In [None]:
import json
from typing import List, Dict, Any
import requests

class SyntheticDataGenerator:
    def __init__(self, api_key: str, num_samples: int = 1):
        self.api_key = api_key
        self.num_samples = num_samples
        self.base_url = "https://integrate.api.nvidia.com/v1"  # NVIDIA API endpoint

    def generate_data(self, instructions: str) -> List[Dict[str, Any]]:
        prompt = (
            f"Using the following instructions, generate {self.num_samples} samples of synthetic data in JSON format. "
            "Ensure the output is a valid JSON array where each entry is a dictionary. "
            f"Instructions: {instructions}"
        )

        # Prepare the API call with messages, temperature, and other parameters
        data = {
            "model": "nvidia/nemotron-4-340b-instruct",
            "messages": [{"role": "user", "content": prompt}],
            "temperature": 0.2,
            "top_p": 0.7,
            "max_tokens": 1024,
            "stream": False
        }

        headers = {
            "Content-Type": "application/json",
            "Authorization": f"Bearer {self.api_key}"
        }

        # Make the API call to NVIDIA's endpoint
        response = requests.post(
            f"{self.base_url}/chat/completions",
            headers=headers,
            json=data
        )

        if response.status_code != 200:
            raise ValueError(f"Failed to call the API: {response.status_code} {response.text}")

        # Get the raw response from the model
        raw_output = response.json()['choices'][0]['message']['content']

        # Parse the response
        return self._parse_response(raw_output)

    def _parse_response(self, raw_output: str) -> List[Dict[str, Any]]:
        # Strip the backticks and "json" formatting if present
        json_output = raw_output.strip('```json').strip('```').strip()
        try:
            # Try to parse the cleaned-up output as JSON
            return json.loads(json_output)
        except json.JSONDecodeError as e:
            # Handle parsing errors
            raise ValueError(f"LLM output is not valid JSON: {e}")



In [None]:
generator = SyntheticDataGenerator(api_key=nv_api_key)
data = generator.generate_data("Generate synthetic user profiles with fields: name, age, email.")
print(data)


[{'name': 'John Doe', 'age': 30, 'email': 'john.doe@example.com'}]


In [None]:
sentiment_instructions = "Generate 10 labeled text samples for sentiment analysis.

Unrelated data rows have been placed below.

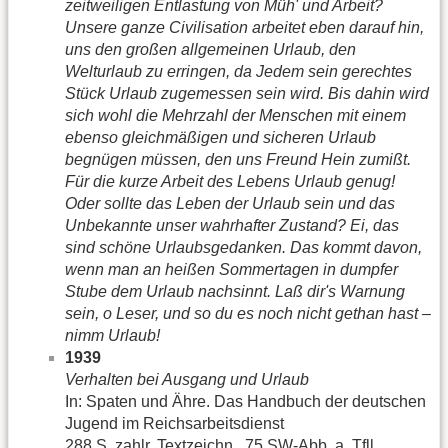
zeitweiligen Entlastung von Müh' und Arbeit?
Unsere ganze Civilisation arbeitet eben darauf hin,
uns den großen allgemeinen Urlaub, den
Welturlaub zu erringen, da Jedem sein gerechtes
Stück Urlaub zugemessen sein wird. Bis dahin wird
sich wohl die Mehrzahl der Menschen mit einem
ebenso gleichmäßigen und sicheren Urlaub
begnügen müssen, den uns Freund Hein zumißt.
Für die kurze Arbeit des Lebens Urlaub genug!
Oder sollte das Leben der Urlaub sein und das
Unbekannte unser wahrhafter Zustand? Ei, das
sind schöne Urlaubsgedanken. Das kommt davon,
wenn man an heißen Sommertagen in dumpfer
Stube dem Urlaub nachsinnt. Laß dir's Warnung
sein, o Leser, und so du es noch nicht gethan hast –
nimm Urlaub!
1939
Verhalten bei Ausgang und Urlaub
In: Spaten und Ähre. Das Handbuch der deutschen
Jugend im Reichsarbeitsdienst
288 S. zahlr. Textzeichn., 75 SW-Abb. a. Tfll.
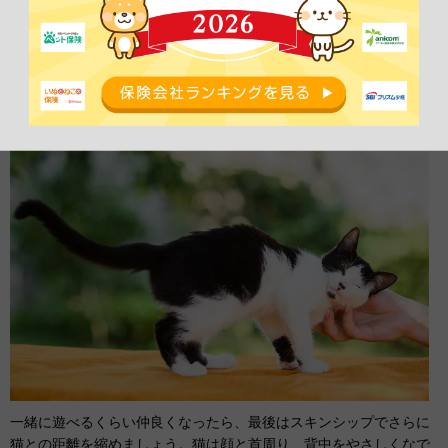
猫と仲良くなることができ、懐くことにつながります。
スキンシップで懐かせる
一緒に遊べるくらい仲良くなったら、最後はスキンシップでさらに
猫との距離を縮めましょう。猫は顔と首周り、背中をやさしくなで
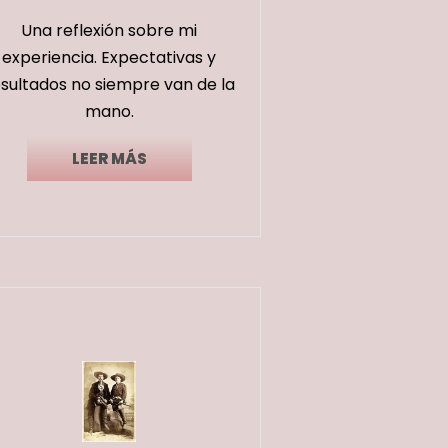
Una reflexión sobre mi
experiencia. Expectativas y
esultados no siempre van de la
mano.
LEER MÁS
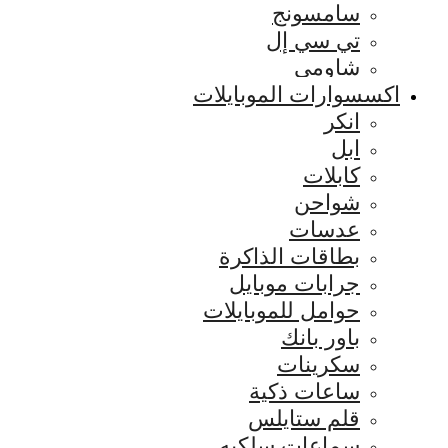
سامسونج
تي سي إل
شاومي
اكسسوارات الموبايلات
انكر
ابل
كابلات
شواحن
عدسات
بطاقات الذاكرة
جرابات موبايل
حوامل للموبايلات
باور بانك
سكرينات
ساعات ذكية
قلم ستايلس
سماعات سلكيه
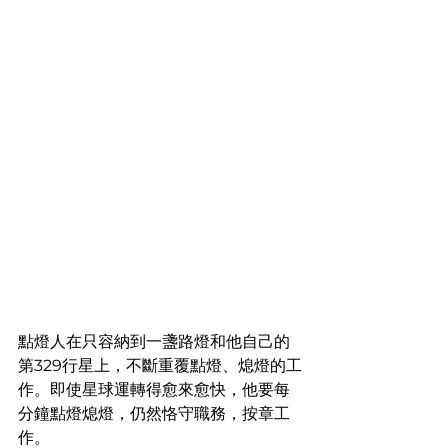
點燈人在只容納到一盞路燈和他自己的
第329行星上，不斷重覆點燈、熄燈的工
作。即使星球運轉得愈來愈快，他要每
分鐘點燈熄燈，仍然恪守職務，按章工
作。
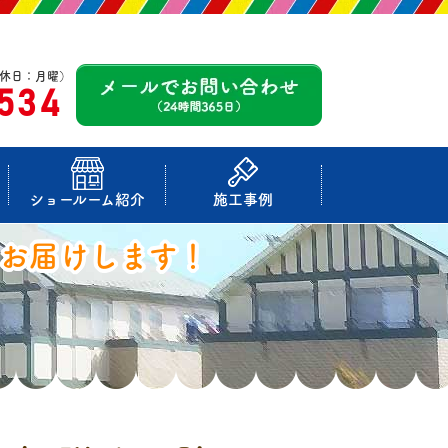
休日：月曜）
-534
ショールーム紹介
施工事例
お届けします！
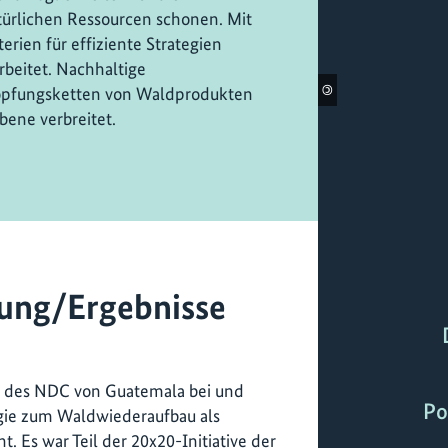
atürlichen Ressourcen schonen. Mit
rien für effiziente Strategien
beitet. Nachhaltige
©
öpfungsketten von Waldprodukten
bene verbreitet.
ung/Ergebnisse
n des NDC von Guatemala bei und
Po
egie zum Waldwiederaufbau als
s war Teil der 20x20-Initiative der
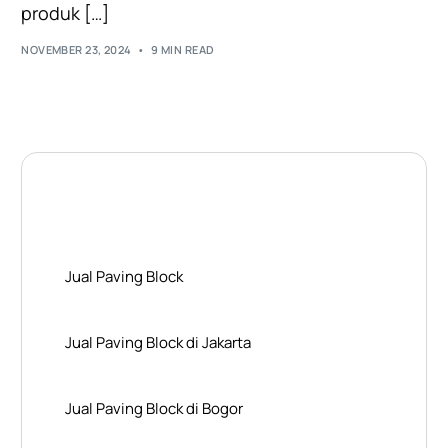
produk […]
NOVEMBER 23, 2024
9 MIN READ
Layanan Wilayah Kami
Jual Paving Block
Jual Paving Block di Jakarta
Jual Paving Block di Bogor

Each sample should be a sentence with a label: 'positive', 'negative', or 'neutral'."
synthetic_sentiment_data = generator.generate_data(sentiment_instructions)
print(synthetic_sentiment_data)

[{'text': 'The new restaurant in town serves delicious food and has excellent service.', 'label': 'positive'}, {'text': 'I am disappointed with the quality of the product, it broke after just one use.', 'label': 'negative'}, {'text': 'The weather today is neither too hot nor too cold, just perfect for a walk outside.', 'label': 'neutral'}, {'text': "This book is so inspiring and thought-provoking, I couldn't put it down!", 'label': 'positive'}, {'text': "The hotel room was dirty and noisy, I couldn't sleep at all.", 'label': 'negative'}, {'text': "The movie was okay, not the best I've seen but not the worst either.", 'label': 'neutral'}, {'text': 'I am so grateful for my friends and family, they bring so much joy to my life.', 'label': 'positive'}, {'text': 'The customer service was terrible, they were rude and unhelpful.', 'label': 'negative'}, {'text': 'The concert last night was amazing, the band put on a great show!', 'label': 'positive'}, {'text': 'The article was informative but 

In [None]:
# Generate synthetic QA data
qa_instructions = "Generate 10 question-answer pairs about world history, with questions ranging from basic to advanced."
synthetic_qa_data = generator.generate_data(qa_instructions)

# Print the generated synthetic data
for sample in synthetic_qa_data:
    print(sample)

{'question': "Who is known as the 'Father of History' for his work on the Histories, which chronicled the Greco-Persian Wars?", 'answer': 'Herodotus'}
{'question': 'Which ancient civilization is credited with the invention of paper, gunpowder, and the compass?', 'answer': 'China'}
{'question': 'What was the name of the legal code established by Hammurabi, the sixth king of the First Babylonian Dynasty?', 'answer': 'Code of Hammurabi'}
{'question': 'Which empire was led by Attila the Hun during the 5th century?', 'answer': 'Hunnic Empire'}
{'question': 'Who was the first Roman Emperor, marking the end of the Roman Republic?', 'answer': 'Augustus'}
{'question': 'What was the name of the agreement that officially ended World War I?', 'answer': 'Treaty of Versailles'}
{'question': 'Which historical event is associated with the date October 31, 1517, and is considered a key starting point of the Protestant Reformation?', 'answer': "Martin Luther's Ninety-five Theses"}
{'question': 'Who was 

In [None]:
import json
from typing import List, Dict, Any, Callable
import requests


class SyntheticDataGenerator:
    def __init__(self, api_key: str, num_samples: int = 1, temperature: float = 0.2, top_p: float = 0.7, max_tokens: int = 1024):
        """
        Initializes the synthetic data generator with necessary configurations for NVIDIA Nemotron API.

        :param api_key: Your API key for accessing NVIDIA Nemotron
        :param num_samples: Number of samples to generate
        :param temperature: Sampling temperature for the model
        :param top_p: Controls the cumulative probability of token selection
        :param max_tokens: Maximum number of tokens to generate
        """
        self.api_key = api_key
        self.num_samples = num_samples
        self.temperature = temperature
        self.top_p = top_p
        self.max_tokens = max_tokens
        self.base_url = "https://integrate.api.nvidia.com/v1"  # NVIDIA API endpoint

    def generate_data(self, instructions: str, prompt_template: Callable[[str], str]) -> List[Dict[str, Any]]:
        """
        Generate synthetic data based on the given instructions using a prompt template.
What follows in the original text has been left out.